Qualquer decisão de usar financiamento público para apoiar qualquer um dos projetos de infraestrutura escolhidos pelo governo pode levar a uma discussão mais profunda sobre em que o governo federal deve gastar dinheiro — uma discussão que deve começar a se cristalizar com o primeiro orçamento do governo Carney neste outono.
No início deste mês, Carney se permitiu usar a palavra "austeridade" para descrever o orçamento, mas essa austeridade promete ser seletiva — impulsionada por uma revisão rigorosa dos gastos — e acompanhada de novos gastos significativos em defesa nacional e habitação. É possível que Carney se veja obrigado a defender tanto os cortes de gastos quanto a decisão de incorrer em um déficit considerável.
"Assumimos um compromisso claro com os canadenses de trazer uma nova disciplina fiscal ao orçamento federal", disse Carney aos parlamentares liberais. "Estes são tempos difíceis. Temos que fazer escolhas difíceis para um futuro melhor."
O uso da palavra "difícil" pelo primeiro-ministro implica o entendimento de que algumas dessas escolhas serão impopulares, pelo menos entre as pessoas mais diretamente impactadas.

Algum tempo antes ou depois da apresentação do orçamento, o governo também prometeu lançar uma nova estratégia climática — um plano que está sendo elaborado para responder a uma série de perguntas sobre quais políticas climáticas da era Trudeau o governo Carney está disposto a manter.
Uma crise sempre dá a um líder maior espaço para agir, e a "ruptura" pode dar a Carney ampla liberdade para tomar medidas mais duras e mais duras. De acordo com pesquisas públicas , o novo primeiro-ministro também continua trabalhando com uma boa dose de boa vontade pública, incluindo uma vantagem decisiva quando os canadenses são questionados sobre a comparação direta entre Carney e o líder conservador Pierre Poilievre.
O governo está prestando muita atenção em Trump?Mas para muitos canadenses, Donald Trump não é a única — ou talvez a principal — preocupação.
Uma pesquisa recente realizada pela Abacus Data revelou que, quando questionados sobre a escolha entre "as políticas e a imprevisibilidade de Trump" e "preocupações domésticas como acessibilidade à moradia, assistência médica e aumento dos custos", 60% dos entrevistados acreditavam que essas preocupações domésticas eram a maior ameaça que o Canadá enfrentaria nos próximos dois anos. E 61% disseram que o governo federal estava dando "muita" ou "um pouco" atenção demais a Trump.
A resposta inicial do governo Carney a tais sentimentos pode vir em breve.
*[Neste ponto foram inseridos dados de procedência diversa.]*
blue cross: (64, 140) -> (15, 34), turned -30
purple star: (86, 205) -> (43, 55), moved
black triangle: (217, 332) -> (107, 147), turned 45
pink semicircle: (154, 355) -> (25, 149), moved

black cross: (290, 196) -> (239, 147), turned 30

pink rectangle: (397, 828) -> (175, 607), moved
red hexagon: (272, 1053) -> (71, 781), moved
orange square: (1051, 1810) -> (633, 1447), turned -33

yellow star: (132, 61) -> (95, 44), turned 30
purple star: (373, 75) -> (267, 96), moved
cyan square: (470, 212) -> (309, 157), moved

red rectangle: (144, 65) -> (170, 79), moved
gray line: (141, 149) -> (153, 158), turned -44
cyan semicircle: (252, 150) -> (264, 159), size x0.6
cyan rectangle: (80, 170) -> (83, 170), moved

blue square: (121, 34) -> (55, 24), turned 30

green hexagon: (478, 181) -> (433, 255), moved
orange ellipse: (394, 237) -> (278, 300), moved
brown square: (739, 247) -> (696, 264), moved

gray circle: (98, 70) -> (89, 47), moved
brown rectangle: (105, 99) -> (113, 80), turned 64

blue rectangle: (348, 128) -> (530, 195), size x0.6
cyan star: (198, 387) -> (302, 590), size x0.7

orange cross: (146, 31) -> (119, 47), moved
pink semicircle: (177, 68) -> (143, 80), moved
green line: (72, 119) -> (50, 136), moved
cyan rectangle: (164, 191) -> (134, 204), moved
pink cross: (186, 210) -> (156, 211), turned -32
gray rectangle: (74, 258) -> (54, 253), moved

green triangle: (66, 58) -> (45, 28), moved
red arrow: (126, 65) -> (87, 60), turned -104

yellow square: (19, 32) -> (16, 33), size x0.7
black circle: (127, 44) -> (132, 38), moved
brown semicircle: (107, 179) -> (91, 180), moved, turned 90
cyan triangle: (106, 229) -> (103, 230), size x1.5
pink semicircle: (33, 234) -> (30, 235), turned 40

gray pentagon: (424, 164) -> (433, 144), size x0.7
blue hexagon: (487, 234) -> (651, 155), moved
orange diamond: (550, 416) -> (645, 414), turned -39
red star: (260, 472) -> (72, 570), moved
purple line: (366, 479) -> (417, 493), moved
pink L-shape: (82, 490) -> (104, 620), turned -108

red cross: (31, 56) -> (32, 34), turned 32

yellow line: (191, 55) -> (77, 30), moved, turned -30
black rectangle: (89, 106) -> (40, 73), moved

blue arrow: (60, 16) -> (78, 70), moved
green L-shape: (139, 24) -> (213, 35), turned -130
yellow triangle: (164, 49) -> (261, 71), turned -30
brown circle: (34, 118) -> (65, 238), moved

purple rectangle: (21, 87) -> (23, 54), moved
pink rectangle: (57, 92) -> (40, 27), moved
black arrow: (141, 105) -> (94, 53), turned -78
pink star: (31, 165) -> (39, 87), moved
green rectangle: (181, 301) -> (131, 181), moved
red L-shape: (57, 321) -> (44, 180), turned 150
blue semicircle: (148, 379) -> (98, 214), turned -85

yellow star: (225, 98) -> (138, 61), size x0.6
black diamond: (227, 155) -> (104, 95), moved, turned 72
O primeiro-ministro prometeu agir com a mesma força e rapidez para construir mais moradias, e uma nova agência federal para liderar esse esforço foi prometida para este outono.
Claro, não é fácil — nem mesmo possível — traçar uma linha clara entre questões internas e as relações Canadá-EUA. Mas essa pesquisa serve como um lembrete de que pouco mais importa — nem mesmo a necessidade de responder a mudanças geopolíticas sísmicas — se você não tem condições de pagar por um lugar para morar.
Diante de uma ruptura — e em meio a tantas outras atividades — a moradia pode parecer secundária. Para a resposta do governo Carney à ruptura, pode ser fundamental.